**What is expected**
The line holding "Identify the click" and every line after it through the end of the entries below: retype these exactly and nothing more.

▼

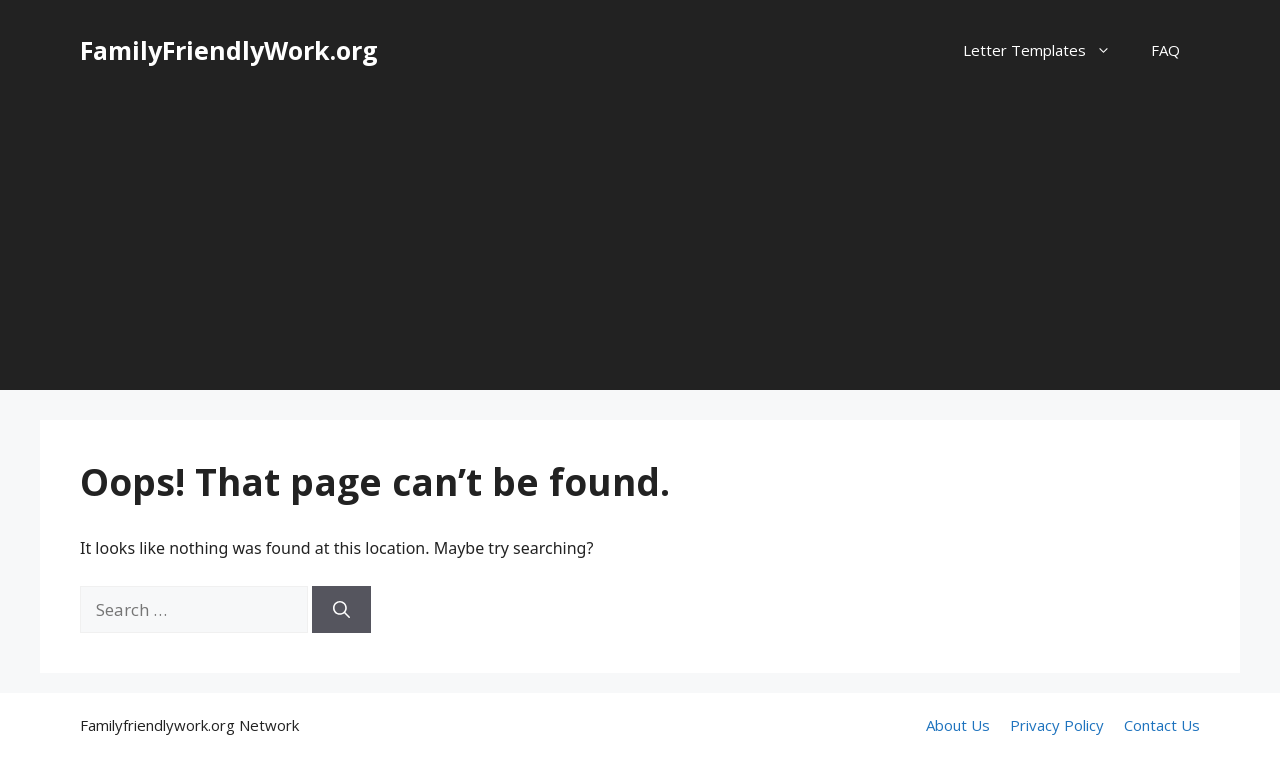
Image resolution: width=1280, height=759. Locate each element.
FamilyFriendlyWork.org (229, 50)
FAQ (1165, 50)
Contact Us (1162, 725)
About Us (958, 725)
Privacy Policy (1057, 725)
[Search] (341, 610)
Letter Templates (1047, 50)
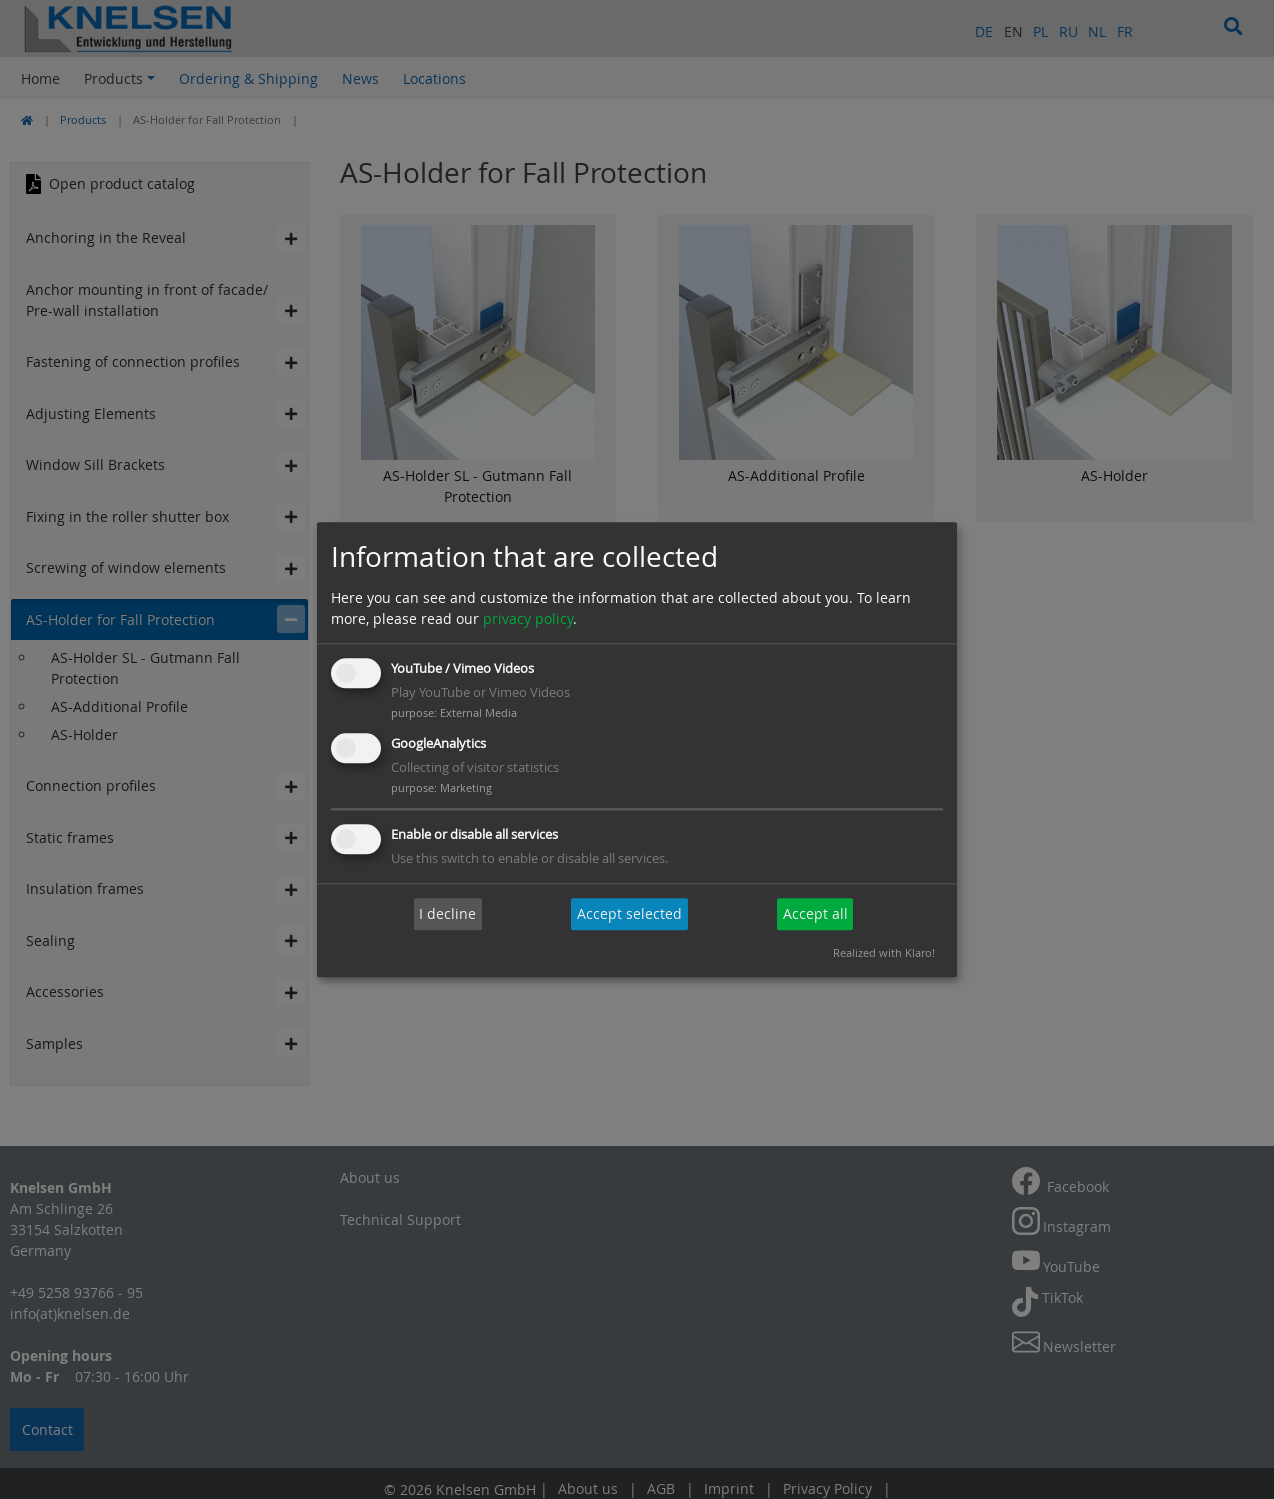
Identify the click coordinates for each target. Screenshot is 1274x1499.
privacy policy (528, 619)
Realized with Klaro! (884, 952)
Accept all (815, 914)
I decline (447, 914)
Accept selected (629, 914)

▲

**Solution**
Identify the click coordinates for each target. Screenshot is 1274x1499.
privacy policy (528, 619)
Realized with Klaro! (884, 952)
Accept all (815, 914)
I decline (447, 914)
Accept selected (629, 914)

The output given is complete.